Tarius held her tightly and choked on a ball of tears she fought to keep down. She couldn't keep this farce up. Eventually her house of cards was going to come tumbling down.
* * *
Tarius didn't rest long. A week after she got home she started to train the new group of recruits. They were the last of the quickly chosen, quickly trained, and they needed a lot of sword training.
Tragon had been the primary trainer, and it had made him feel important. With Tarius and Arvon back from the war, he was now forced to train the boys with even less skill than he'd had when he was in academy. They had just finished the lessons for the day, and Arvon and Tarius were sparing. Tragon watched them. Both Tarius and Arvon had gotten better in the war. Arvon had gotten much better, but of course Tarius could still whip him.

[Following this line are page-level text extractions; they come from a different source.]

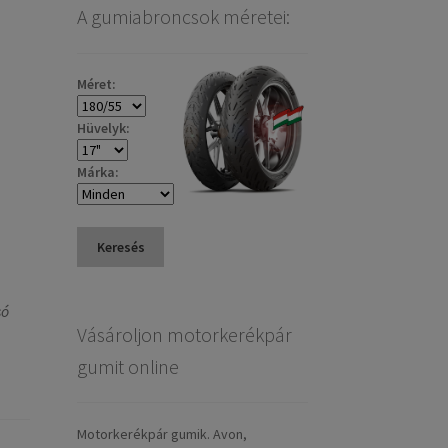
A gumiabroncsok méretei:
Méret:
Hüvelyk:
Márka:
Keresés
só
Vásároljon motorkerékpár
gumit online
Motorkerékpár gumik. Avon,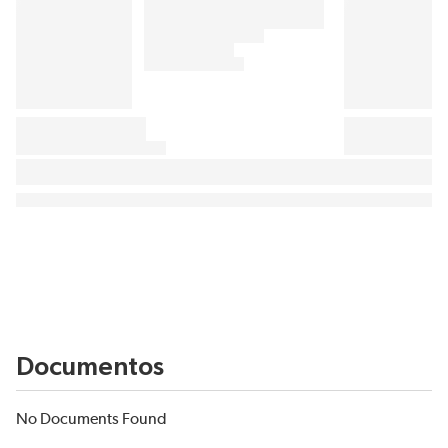
Documentos
No Documents Found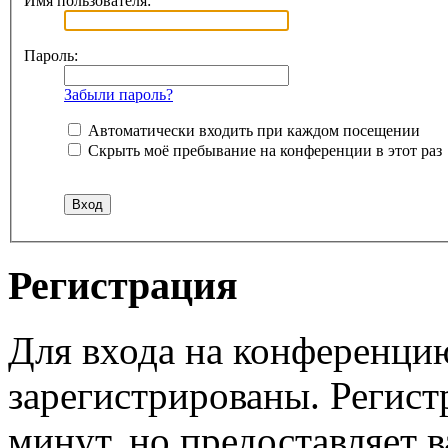
Имя пользователя:
Пароль:
Забыли пароль?
Автоматически входить при каждом посещении
Скрыть моё пребывание на конференции в этот раз
Регистрация
Для входа на конференци
зарегистрированы. Регист
минут, но предоставляет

"You there, boy," Tarius called out to the young orphan they had found to replace Harris as the step-and-fetch'em boy. He was young, hardly twelve. "What's your name?"
"Frederick."
"Well, Frederick, run up to Sir Darian's house and fetch my wife and my good friend Harris and bring them back here."
"Aye, sir."
"When you get back I'll give you a copper," Tarius promised. The boy dropped the bucket he'd been carrying and ran out the door like he'd been shot from a crossbow.
Tarius and Arvon sat down on a bench to rest, and Tragon limped over to join them. "So, what are you two up to?"

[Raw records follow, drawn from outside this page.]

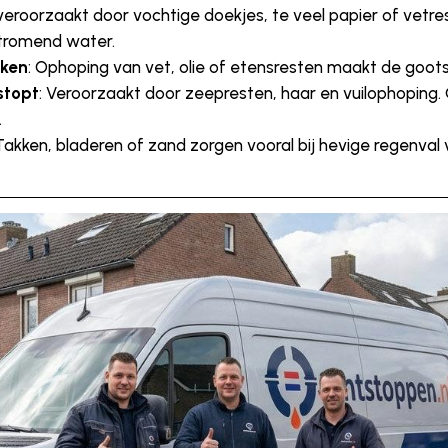
 veroorzaakt door vochtige doekjes, te veel papier of vetre
stromend water.
uken
: Ophoping van vet, olie of etensresten maakt de goo
stopt
: Veroorzaakt door zeepresten, haar en vuilophoping
.
 Takken, bladeren of zand zorgen vooral bij hevige regenval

"You might as well know, we've made a clearing in the woods and we go there to fight. Want to go with us?" Tarius asked.
Tragon shook his head. He didn't ever want to go back there, not to that place of great embarrassment for him. Besides, he tried to steer clear of Jena these days. She didn't want him around her, and if he made Jena unhappy or uncomfortable there was a very real possibility that she'd tell Tarius what he had done. Armed with that knowledge, Tarius would have all the excuses she needed to kill him. Tarius was not a person who liked lose ends, who liked to leave her fate in anyone else's hands, and Tragon imagined that she daily considered killing him just because it would be so much cleaner. He was only alive because of her code of honor, and if she knew what he'd tried to do to Jena . . . well, that same code would allow her to kill him without blinking an eye.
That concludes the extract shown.